**Exercise description**
Lines below starting with the line with "Screenshot is 1440x1037." and going on through the line with "Pivot (426, 2196)" must be output exactly; the rest of the records must be left out.

**Task inputs**
──────────

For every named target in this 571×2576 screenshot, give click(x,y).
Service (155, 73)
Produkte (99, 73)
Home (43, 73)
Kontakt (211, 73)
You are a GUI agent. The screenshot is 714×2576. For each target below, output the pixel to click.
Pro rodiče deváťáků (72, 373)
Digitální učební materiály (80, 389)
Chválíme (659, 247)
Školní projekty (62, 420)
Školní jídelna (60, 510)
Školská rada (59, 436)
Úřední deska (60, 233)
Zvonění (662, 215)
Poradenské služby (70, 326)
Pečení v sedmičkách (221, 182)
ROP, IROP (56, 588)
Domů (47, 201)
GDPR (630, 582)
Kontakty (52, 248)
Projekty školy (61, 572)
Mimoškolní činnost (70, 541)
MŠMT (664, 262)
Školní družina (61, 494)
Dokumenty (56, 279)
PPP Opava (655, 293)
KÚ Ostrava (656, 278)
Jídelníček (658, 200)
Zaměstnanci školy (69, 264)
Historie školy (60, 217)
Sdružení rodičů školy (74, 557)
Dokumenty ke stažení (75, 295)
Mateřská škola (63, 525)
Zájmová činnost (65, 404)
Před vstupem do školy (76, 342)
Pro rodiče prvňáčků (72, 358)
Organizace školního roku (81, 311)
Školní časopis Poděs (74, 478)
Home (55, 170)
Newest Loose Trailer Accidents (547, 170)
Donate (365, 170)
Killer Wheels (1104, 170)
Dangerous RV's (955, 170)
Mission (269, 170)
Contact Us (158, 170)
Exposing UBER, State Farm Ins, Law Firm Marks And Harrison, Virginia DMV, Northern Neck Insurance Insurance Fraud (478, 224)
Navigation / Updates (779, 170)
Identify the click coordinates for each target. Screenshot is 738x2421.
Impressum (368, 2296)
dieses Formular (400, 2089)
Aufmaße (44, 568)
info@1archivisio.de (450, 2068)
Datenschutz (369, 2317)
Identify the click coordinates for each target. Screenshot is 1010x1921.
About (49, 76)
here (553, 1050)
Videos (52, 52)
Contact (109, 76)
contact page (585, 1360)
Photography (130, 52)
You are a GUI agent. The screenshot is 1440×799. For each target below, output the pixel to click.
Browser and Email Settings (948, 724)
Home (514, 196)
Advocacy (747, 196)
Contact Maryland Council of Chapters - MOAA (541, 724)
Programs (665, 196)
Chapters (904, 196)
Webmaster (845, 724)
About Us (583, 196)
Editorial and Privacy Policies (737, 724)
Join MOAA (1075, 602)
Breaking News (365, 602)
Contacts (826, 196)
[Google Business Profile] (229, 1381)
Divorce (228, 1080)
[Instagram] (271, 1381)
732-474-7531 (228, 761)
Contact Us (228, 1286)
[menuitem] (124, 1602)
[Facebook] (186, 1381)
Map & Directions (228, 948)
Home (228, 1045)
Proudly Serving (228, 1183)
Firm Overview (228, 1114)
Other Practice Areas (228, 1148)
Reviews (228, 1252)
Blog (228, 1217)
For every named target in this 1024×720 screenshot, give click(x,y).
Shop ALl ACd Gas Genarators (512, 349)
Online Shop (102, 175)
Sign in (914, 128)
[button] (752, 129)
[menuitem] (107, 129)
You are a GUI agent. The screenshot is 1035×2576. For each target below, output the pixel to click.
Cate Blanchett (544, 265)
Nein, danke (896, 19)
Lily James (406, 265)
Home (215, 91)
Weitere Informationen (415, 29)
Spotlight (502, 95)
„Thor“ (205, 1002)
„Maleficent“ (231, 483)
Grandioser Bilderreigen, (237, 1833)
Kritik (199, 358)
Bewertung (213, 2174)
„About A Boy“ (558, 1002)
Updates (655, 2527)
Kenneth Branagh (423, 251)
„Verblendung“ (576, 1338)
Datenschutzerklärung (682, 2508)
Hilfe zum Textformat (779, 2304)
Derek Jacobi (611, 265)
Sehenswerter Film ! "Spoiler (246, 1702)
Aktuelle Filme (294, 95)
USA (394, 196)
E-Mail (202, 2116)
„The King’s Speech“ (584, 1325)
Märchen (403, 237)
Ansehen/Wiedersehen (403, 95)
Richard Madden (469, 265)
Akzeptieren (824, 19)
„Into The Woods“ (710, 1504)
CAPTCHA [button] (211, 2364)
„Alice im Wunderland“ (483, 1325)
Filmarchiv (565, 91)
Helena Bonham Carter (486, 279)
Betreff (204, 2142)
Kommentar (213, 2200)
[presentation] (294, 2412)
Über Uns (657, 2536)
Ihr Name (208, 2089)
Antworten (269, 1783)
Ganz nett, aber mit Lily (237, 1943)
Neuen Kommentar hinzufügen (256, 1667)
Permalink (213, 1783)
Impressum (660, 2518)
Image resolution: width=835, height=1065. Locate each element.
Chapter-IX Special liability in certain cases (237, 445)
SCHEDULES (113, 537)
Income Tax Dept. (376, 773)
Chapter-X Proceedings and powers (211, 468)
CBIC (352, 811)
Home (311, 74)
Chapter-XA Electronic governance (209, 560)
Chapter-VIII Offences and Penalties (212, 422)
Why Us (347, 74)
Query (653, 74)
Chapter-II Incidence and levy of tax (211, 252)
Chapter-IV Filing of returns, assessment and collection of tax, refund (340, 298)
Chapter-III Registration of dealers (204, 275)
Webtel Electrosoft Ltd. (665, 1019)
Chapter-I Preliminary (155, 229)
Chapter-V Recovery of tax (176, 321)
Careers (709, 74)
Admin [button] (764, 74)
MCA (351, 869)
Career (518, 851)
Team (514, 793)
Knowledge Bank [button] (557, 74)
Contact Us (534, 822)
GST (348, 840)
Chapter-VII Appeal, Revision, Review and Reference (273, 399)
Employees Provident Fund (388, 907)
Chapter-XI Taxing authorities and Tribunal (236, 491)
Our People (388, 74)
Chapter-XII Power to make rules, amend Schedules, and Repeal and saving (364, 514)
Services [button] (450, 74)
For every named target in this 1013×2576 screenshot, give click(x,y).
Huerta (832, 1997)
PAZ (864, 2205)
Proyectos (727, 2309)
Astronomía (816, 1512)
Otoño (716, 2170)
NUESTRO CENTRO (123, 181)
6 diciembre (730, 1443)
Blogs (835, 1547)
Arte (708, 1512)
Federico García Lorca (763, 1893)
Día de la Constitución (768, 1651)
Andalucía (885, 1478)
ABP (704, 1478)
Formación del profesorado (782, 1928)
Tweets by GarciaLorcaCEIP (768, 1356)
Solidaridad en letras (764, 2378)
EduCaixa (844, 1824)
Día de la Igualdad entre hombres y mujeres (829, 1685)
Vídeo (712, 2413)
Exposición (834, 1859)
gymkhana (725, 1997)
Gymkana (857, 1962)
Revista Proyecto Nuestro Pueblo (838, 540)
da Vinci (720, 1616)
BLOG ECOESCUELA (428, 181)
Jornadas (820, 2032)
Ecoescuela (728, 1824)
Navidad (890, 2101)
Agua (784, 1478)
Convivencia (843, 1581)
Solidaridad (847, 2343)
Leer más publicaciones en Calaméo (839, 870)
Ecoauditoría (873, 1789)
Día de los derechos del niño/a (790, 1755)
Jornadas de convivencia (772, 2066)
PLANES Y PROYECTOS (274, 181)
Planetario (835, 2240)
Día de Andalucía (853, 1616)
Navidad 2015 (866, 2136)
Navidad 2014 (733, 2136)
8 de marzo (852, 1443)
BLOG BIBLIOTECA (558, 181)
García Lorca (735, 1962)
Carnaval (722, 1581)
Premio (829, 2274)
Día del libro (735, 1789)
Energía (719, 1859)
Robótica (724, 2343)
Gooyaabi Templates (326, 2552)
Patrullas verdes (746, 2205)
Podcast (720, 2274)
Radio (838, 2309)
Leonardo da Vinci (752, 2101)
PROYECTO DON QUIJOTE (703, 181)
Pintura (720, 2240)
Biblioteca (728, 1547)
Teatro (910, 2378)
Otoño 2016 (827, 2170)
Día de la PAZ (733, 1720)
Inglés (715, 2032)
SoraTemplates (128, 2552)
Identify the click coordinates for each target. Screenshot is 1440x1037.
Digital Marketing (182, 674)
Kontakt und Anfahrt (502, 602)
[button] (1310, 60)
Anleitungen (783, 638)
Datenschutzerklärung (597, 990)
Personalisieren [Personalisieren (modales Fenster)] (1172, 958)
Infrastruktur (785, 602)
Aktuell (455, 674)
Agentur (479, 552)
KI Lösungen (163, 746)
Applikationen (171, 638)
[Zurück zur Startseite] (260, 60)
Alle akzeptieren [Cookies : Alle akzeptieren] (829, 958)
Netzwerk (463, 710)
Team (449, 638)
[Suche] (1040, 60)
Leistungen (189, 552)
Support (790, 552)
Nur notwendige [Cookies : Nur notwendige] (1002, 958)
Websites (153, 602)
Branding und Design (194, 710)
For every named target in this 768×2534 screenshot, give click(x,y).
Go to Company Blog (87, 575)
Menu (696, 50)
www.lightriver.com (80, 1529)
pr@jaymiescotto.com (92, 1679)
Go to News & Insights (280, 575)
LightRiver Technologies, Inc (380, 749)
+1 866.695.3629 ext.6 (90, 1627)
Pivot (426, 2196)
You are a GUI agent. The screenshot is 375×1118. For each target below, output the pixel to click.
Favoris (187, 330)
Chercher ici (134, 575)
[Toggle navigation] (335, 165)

──────────

**Answer area**
Identify the click coordinates for each target. Screenshot is 1440x1037.
Digital Marketing (182, 674)
Kontakt und Anfahrt (502, 602)
[button] (1310, 60)
Anleitungen (783, 638)
Datenschutzerklärung (597, 990)
Personalisieren [Personalisieren (modales Fenster)] (1172, 958)
Infrastruktur (785, 602)
Aktuell (455, 674)
Agentur (479, 552)
KI Lösungen (163, 746)
Applikationen (171, 638)
[Zurück zur Startseite] (260, 60)
Alle akzeptieren [Cookies : Alle akzeptieren] (829, 958)
Netzwerk (463, 710)
Team (449, 638)
[Suche] (1040, 60)
Leistungen (189, 552)
Support (790, 552)
Nur notwendige [Cookies : Nur notwendige] (1002, 958)
Websites (153, 602)
Branding und Design (194, 710)
For every named target in this 768×2534 screenshot, give click(x,y).
Go to Company Blog (87, 575)
Menu (696, 50)
www.lightriver.com (80, 1529)
pr@jaymiescotto.com (92, 1679)
Go to News & Insights (280, 575)
LightRiver Technologies, Inc (380, 749)
+1 866.695.3629 ext.6 (90, 1627)
Pivot (426, 2196)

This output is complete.